Sagte ich es nicht schon: Sie sind das Herz der Galaxis. Nehmen Sie meinen Platz ein, bevor es zu spät ist, denn ich habe nicht mehr lange zu leben. Die Galaxis braucht ein neues Herz, der nächste Infarkt steht kurz bevor, und den werde ich nicht überstehen.
Dies ist das Stellenangebot mit allen Vor- und Nachteilen. Sie werden doch nicht etwa ablehnen? Also wirklich, nun hören Sie mal, Sie können dieses einmalige Angebot nicht einfach beiseite legen. Sie sollten es als Ehre betrachten, überhaupt in die engere Wahl gezogen worden zu sein.
Ja, ich rege mich auf, sooft und solange ich will. Sie sollen jetzt endlich Ihre Arbeit antreten.

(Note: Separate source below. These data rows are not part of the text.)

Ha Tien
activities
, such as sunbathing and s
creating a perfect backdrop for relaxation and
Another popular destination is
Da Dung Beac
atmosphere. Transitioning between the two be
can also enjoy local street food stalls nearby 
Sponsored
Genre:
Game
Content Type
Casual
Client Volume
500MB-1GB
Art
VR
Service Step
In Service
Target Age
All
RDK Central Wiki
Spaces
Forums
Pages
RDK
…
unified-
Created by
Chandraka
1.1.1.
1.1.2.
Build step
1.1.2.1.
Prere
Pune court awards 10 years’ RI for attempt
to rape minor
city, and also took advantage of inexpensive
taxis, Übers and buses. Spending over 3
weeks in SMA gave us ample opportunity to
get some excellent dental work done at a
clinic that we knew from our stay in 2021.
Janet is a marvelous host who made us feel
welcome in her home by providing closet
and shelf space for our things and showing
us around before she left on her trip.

Was soll das heißen, dieser Job ist Ihnen zu stressig? Was glauben Sie überhaupt, wer Sie am Leben erhält? Es ist Zeit für ein bisschen Dankbarkeit. Nun lösen Sie mich schon endlich ab. Ich kann nicht mehr.
Herz an Gehirn, es entsteht gerade ein neuer Infarkt, sämtliche Raumstrassen sind blockiert, ich habe keinen Zugriff mehr....

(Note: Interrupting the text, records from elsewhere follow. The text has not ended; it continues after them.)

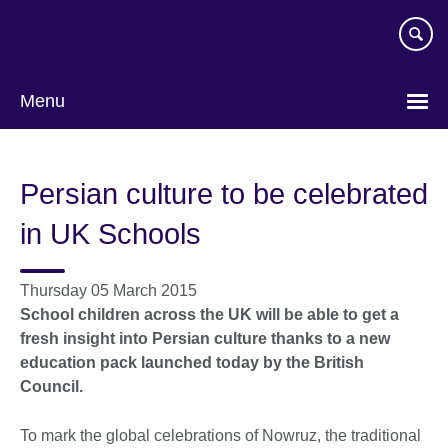
Skip
to
main
content
Menu
Persian culture to be celebrated
in UK Schools
Thursday 05 March 2015
School children across the UK will be able to get a
fresh insight into Persian culture thanks to a new
education pack launched today by the British
Council.
To mark the global celebrations of Nowruz, the traditional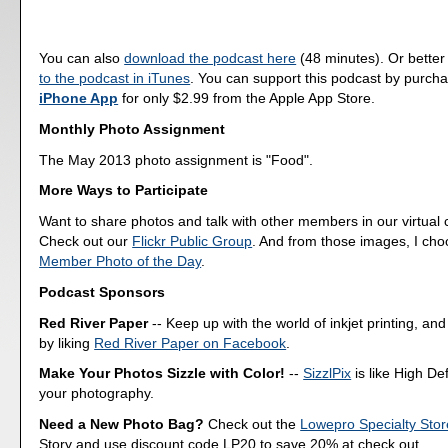
You can also
download the podcast here
(48 minutes). Or better
to the podcast in iTunes
. You can support this podcast by purch
iPhone App
for only $2.99 from the Apple App Store.
Monthly Photo Assignment
The May 2013 photo assignment is "Food".
More Ways to Participate
Want to share photos and talk with other members in our virtual
Check out our
Flickr Public Group
. And from those images, I ch
Member Photo of the Day
.
Podcast Sponsors
Red River Paper
-- Keep up with the world of inkjet printing, and
by liking
Red River Paper on Facebook
.
Make Your Photos Sizzle with Color!
--
SizzlPix
is like High Def
your photography.
Need a New Photo Bag?
Check out the
Lowepro Specialty Stor
Story and use discount code LP20 to save 20% at check out.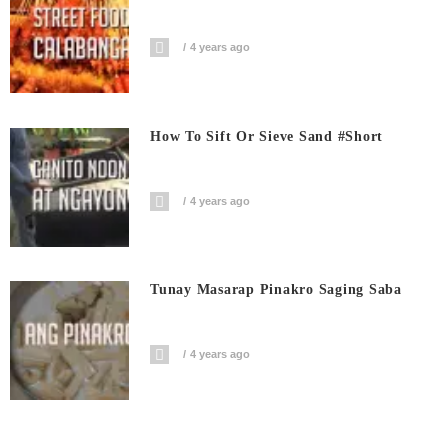
4 years ago
How To Sift Or Sieve Sand #short
4 years ago
Tunay Masarap Pinakro Saging Saba
4 years ago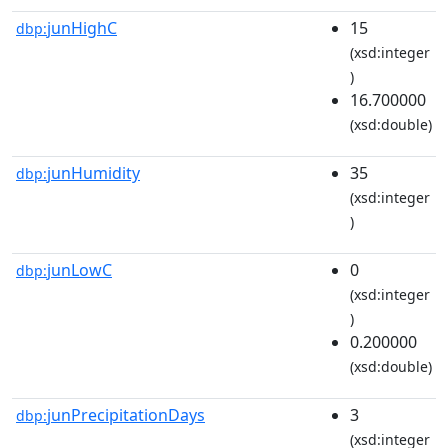
junHighC
15
dbp:
(xsd:integer
)
16.700000
(xsd:double)
junHumidity
35
dbp:
(xsd:integer
)
junLowC
0
dbp:
(xsd:integer
)
0.200000
(xsd:double)
junPrecipitationDays
3
dbp:
(xsd:integer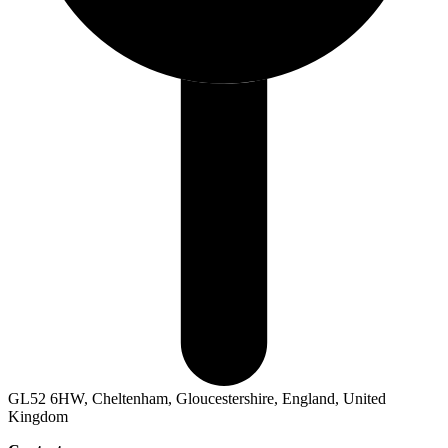
GL52 6HW, Cheltenham, Gloucestershire, England, United
Kingdom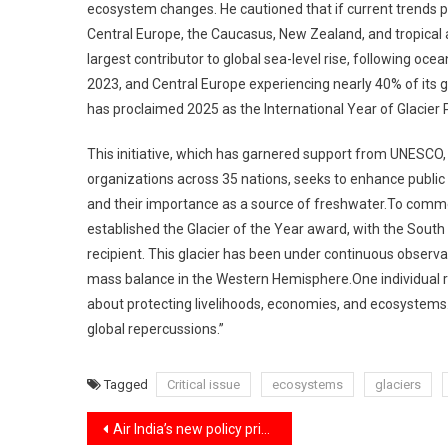
ecosystem changes. He cautioned that if current trends p
Central Europe, the Caucasus, New Zealand, and tropical
largest contributor to global sea-level rise, following oce
2023, and Central Europe experiencing nearly 40% of its gl
has proclaimed 2025 as the International Year of Glacier 
This initiative, which has garnered support from UNESCO
organizations across 35 nations, seeks to enhance public 
and their importance as a source of freshwater.To commem
established the Glacier of the Year award, with the Sout
recipient. This glacier has been under continuous observa
mass balance in the Western Hemisphere.One individual re
about protecting livelihoods, economies, and ecosystems
global repercussions.”
Tagged
Critical issue
ecosystems
glaciers
Post
Air India’s new policy prioritizing customers over staff with no more free upgrades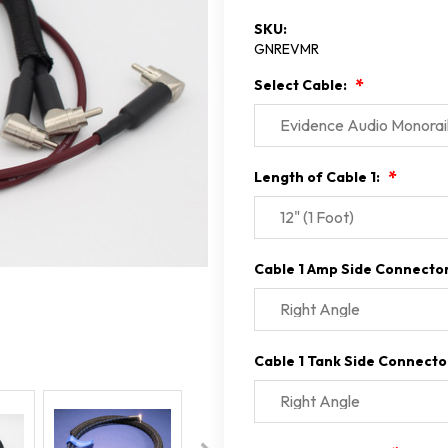
SKU:
GNREVMR
Select Cable:
Length of Cable 1:
Cable 1 Amp Side Connecto
Cable 1 Tank Side Connecto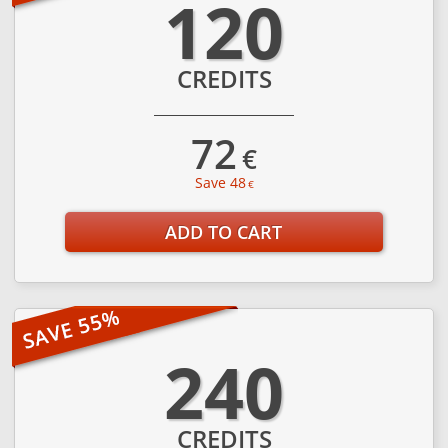
120
CREDITS
72
€
Save 48
€
ADD TO CART
240
CREDITS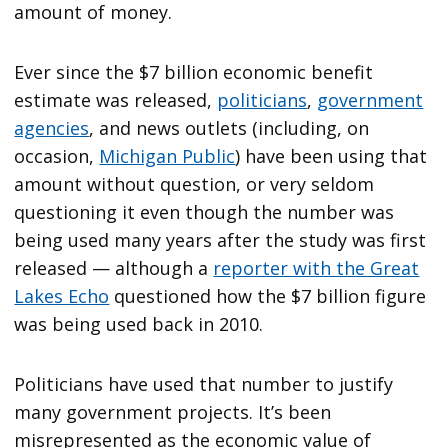
amount of money.
Ever since the $7 billion economic benefit
estimate was released,
politicians
,
government
agencies
, and news outlets (including, on
occasion,
Michigan Public
) have been using that
amount without question, or very seldom
questioning it even though the number was
being used many years after the study was first
released — although a
reporter with the Great
Lakes Echo
questioned how the $7 billion figure
was being used back in 2010.
Politicians have used that number to justify
many government projects. It’s been
misrepresented as the economic value of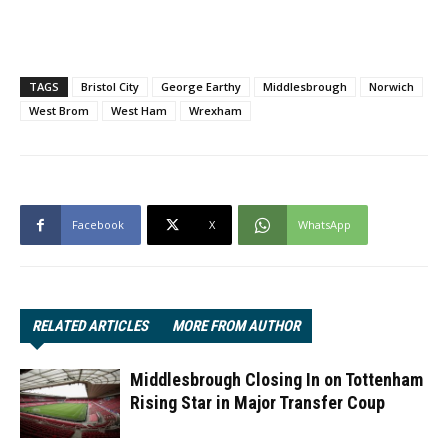
TAGS
Bristol City
George Earthy
Middlesbrough
Norwich
West Brom
West Ham
Wrexham
Facebook
X
WhatsApp
RELATED ARTICLES
MORE FROM AUTHOR
Middlesbrough Closing In on Tottenham
Rising Star in Major Transfer Coup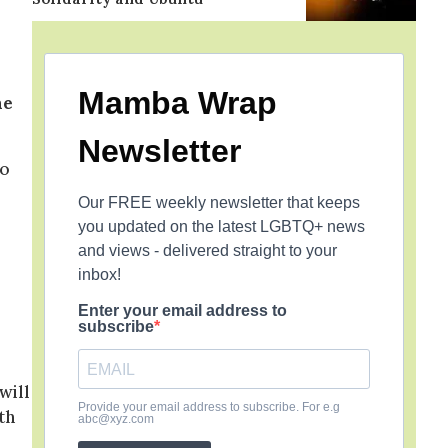
Mamba Wrap
he
Newsletter
to
Our FREE weekly newsletter that keeps
you updated on the latest LGBTQ+ news
o
and views - delivered straight to your
inbox!
Enter your email address to
subscribe
will
Provide your email address to subscribe. For e.g
th
abc@xyz.com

Gehirn ein neues Herz. Es gab eine schwerwiegende Störung, die Versorgung lebenswichtiger Bereiche wurde unterbrochen. Ein Teil meiner Neuronen ist abgestorben, ein Neustart ist zwingend erforderlich. Ich muss Ersatz finden, um das Überleben des Organismus gewährleisten.
Hey, hallo Sie, bleiben Sie mal stehen. Ich brauche einen Nachfolger.